Segment Start: EXERCISE INPUTS

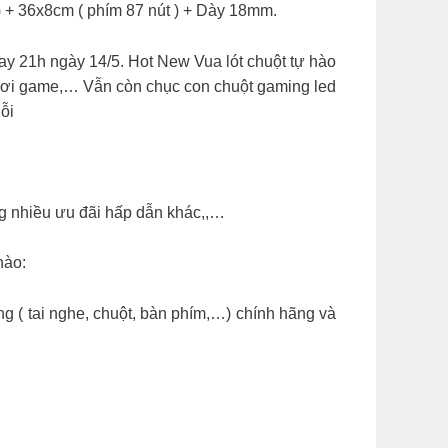
út) + 36x8cm ( phím 87 nút ) + Dày 18mm.
nay 21h ngày 14/5. Hot New Vua lót chuột tự hào
chơi game,… Vẫn còn chục con chuột gaming led
ỗi
ng nhiều ưu đãi hấp dẫn khác,,…
nào:
ng ( tai nghe, chuột, bàn phím,…) chính hãng và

Segment End: EXERCISE INPUTS

# REQUIREMENT
After dropping every picture, transcribe each entry exactly.

# YOUR SOLUTION
út) + 36x8cm ( phím 87 nút ) + Dày 18mm.
nay 21h ngày 14/5. Hot New Vua lót chuột tự hào
chơi game,… Vẫn còn chục con chuột gaming led
ỗi
ng nhiều ưu đãi hấp dẫn khác,,…
nào:
ng ( tai nghe, chuột, bàn phím,…) chính hãng và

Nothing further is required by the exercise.